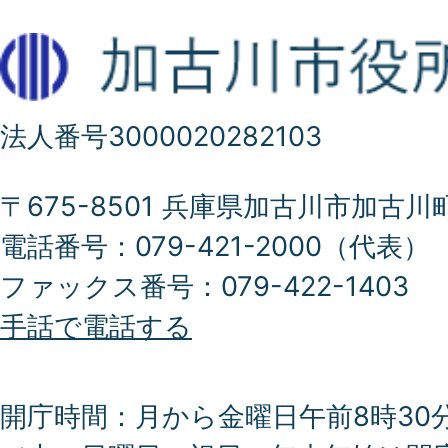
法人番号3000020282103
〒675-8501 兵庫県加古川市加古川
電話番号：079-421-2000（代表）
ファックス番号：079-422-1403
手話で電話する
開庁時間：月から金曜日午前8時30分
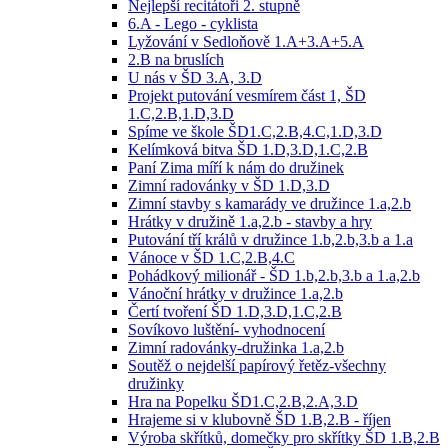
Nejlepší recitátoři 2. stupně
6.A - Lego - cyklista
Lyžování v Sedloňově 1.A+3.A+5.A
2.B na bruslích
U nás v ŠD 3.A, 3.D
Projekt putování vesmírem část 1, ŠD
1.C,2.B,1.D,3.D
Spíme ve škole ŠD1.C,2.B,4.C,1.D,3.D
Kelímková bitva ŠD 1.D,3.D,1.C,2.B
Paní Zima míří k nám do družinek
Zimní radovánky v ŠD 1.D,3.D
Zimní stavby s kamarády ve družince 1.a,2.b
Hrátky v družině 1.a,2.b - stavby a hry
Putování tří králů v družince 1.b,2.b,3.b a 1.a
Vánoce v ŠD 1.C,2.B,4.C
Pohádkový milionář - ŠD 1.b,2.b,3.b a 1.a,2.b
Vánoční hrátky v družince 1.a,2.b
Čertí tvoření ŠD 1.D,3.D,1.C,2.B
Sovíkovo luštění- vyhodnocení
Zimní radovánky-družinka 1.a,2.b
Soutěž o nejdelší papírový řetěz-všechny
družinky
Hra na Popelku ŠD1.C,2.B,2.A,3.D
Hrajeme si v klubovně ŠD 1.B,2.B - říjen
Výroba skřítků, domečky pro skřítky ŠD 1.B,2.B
* * * * *
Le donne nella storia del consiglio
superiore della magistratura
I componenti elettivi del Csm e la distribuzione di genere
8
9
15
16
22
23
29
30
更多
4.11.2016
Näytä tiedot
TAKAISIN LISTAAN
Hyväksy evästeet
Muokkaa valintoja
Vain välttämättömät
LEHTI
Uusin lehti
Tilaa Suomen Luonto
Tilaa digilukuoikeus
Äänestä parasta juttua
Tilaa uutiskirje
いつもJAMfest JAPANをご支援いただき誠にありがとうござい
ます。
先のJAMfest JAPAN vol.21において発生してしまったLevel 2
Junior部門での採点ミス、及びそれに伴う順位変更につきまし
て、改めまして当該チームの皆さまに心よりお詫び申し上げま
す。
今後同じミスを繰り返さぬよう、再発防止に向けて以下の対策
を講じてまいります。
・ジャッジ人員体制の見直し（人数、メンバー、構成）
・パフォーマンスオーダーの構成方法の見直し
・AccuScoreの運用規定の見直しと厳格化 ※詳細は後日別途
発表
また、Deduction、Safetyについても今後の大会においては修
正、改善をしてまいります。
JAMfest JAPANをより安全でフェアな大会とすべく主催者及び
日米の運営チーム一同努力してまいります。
* * * * *
Within the material above, extract exactly the lines that start at the line containing "Nejlepší recitátoři 2. stupně" and stop after the line containing "Zimní stavby s kamarády ve družince 1.a,2.b", and only those.

Nejlepší recitátoři 2. stupně
6.A - Lego - cyklista
Lyžování v Sedloňově 1.A+3.A+5.A
2.B na bruslích
U nás v ŠD 3.A, 3.D
Projekt putování vesmírem část 1, ŠD
1.C,2.B,1.D,3.D
Spíme ve škole ŠD1.C,2.B,4.C,1.D,3.D
Kelímková bitva ŠD 1.D,3.D,1.C,2.B
Paní Zima míří k nám do družinek
Zimní radovánky v ŠD 1.D,3.D
Zimní stavby s kamarády ve družince 1.a,2.b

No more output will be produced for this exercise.